Should the President of France die in office, the head of the Académie Française is 24th in line to succeed. Something I discovered ten years ago.
Now like a slowly, questing vole I have noticed the Académie Goncourt has at least two other distinctions. Members cannot belong to the Académie Française and they award France’s most prestigious literary prize – the Prix Goncourt. I expect you have heard of it but, like me, you may be hazy about the origins of the prize. The brothers Goncourt wrote twenty-two volumes of journals in the second half of the 19th century; an invaluable insight into literary life and their prejudices. Maybe, but I have no first hand evidence. The prize they funded is more prestige than cash.
“It was first conceived in 1867 by the brothers Edmond and Jules de Goncourt, authors of Journals, and created in 1903 by a bequest of Edmond that established the Académie Goncourt, a literary society of 10 members (none of whom may also be a member of the Académie Française) whose chief duty is to select the winner. Along with a now-nominal monetary award, the prize confers recognition on the author of an outstanding work of imaginative prose each year; novels are preferred. The prize is awarded each November. Among the writers who have won the Prix Goncourt are Marcel Proust, André Malraux, Elsa Triolet, Simone de Beauvoir, Romain Gary, André Schwarz-Bart, Michel Tournier, and Marguerite Duras “. (Britannica.com)

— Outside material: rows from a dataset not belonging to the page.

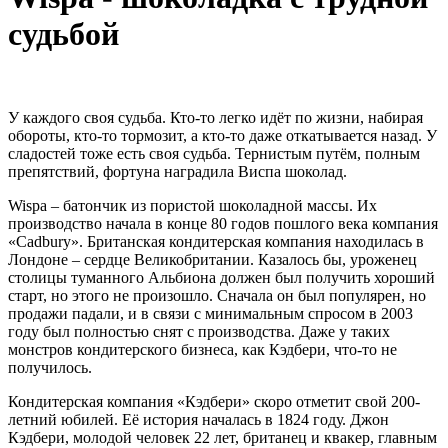
судьбой
У каждого своя судьба. Кто-то легко идёт по жизни, набирая
обороты, кто-то тормозит, а кто-то даже откатывается назад. У
сладостей тоже есть своя судьба. Тернистым путём, полным
препятствий, фортуна наградила Виспа шоколад.
Wispa – батончик из пористой шоколадной массы. Их
производство начала в конце 80 годов пошлого века компания
«Cadbury». Британская кондитерская компания находилась в
Лондоне – сердце Великобритании. Казалось бы, уроженец
столицы туманного Альбиона должен был получить хороший
старт, но этого не произошло. Сначала он был популярен, но
продажи падали, и в связи с минимальным спросом в 2003
году был полностью снят с производства. Даже у таких
монстров кондитерского бизнеса, как Кэдбери, что-то не
получилось.
Кондитерская компания «Кэдбери» скоро отметит свой 200-
летний юбилей. Её история началась в 1824 году. Джон
Кэдбери, молодой человек 22 лет, британец и квакер, главным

I def do not want to wade through the Goncourt brothers musings but I have ordered an edited version.
“The diary of the two de Goncourt brothers who were novelists, critics and dilettanti of Parisian literary and fashionable circles during the second half of the 19th century. The brothers were opposite in temperament, yet identical in tastes and desires and wrote their “nightly confession” as the effusion of a single ego, exploring their suspicions, neuroses and occasional spite, revealing an honest, uninhibitedly perceptive document. They evoke the liveliness of the “belle epoque” of Parisian life, art, politics, society, women in their confessions as well as discussing well-known figures, including Flaubert, Gautier, George Sand, Victor Hugo, Rodin, Degas, Baudelaire and Sainte-Beuve.”
Here are some samples from the internet. They bring to mind Oscar Wilde.
”If there is a God, atheism must seem to Him as less of an insult than religion.
Genius is the talent of a person who is dead.
A painting in a museum hears more ridiculous opinions than anything else in the world.
People don’t like the true and simple; they like fairy tales and humbug.
The English are crooked as a nation and honest as individuals. The contrary is true of the French, who are honest as a nation and crooked as individuals.
Barbarism is needed every four or five hundred years to bring the world back to life. Otherwise it would die of civilisation.” (Edmond de Goncourt)
And one, not I think on the internet, that I throw down as a challenge to those of you who listen to my brother’s sermons. Your chance to win a sort of Prix Goncourt. Entry restricted to confirmed members of the C of I in the diocese of Armagh who take Communion.
”The Provinces exceed anything that could be put into a novel. Never will a novelist invent the incident of the wife of a Major of Gendarmerie putting into verses the Vicar’s sermons.” (The Goncourt Journals)
Good topic. I suspect you will find the diaries a fount of fascinating Bon mots. The Goncourt is very French unsurprisingly. The winner gets a cheque for €10 which they usually frame. The sales of the winner each year far exceed any possible cash prize. The judges have lunch once a month at the restaurant Drouant in the Place Gaillon in Paris. Top nosh. Each judge has a place setting with each item of gold vermeil inscribed with their initials. Must save on the washing up.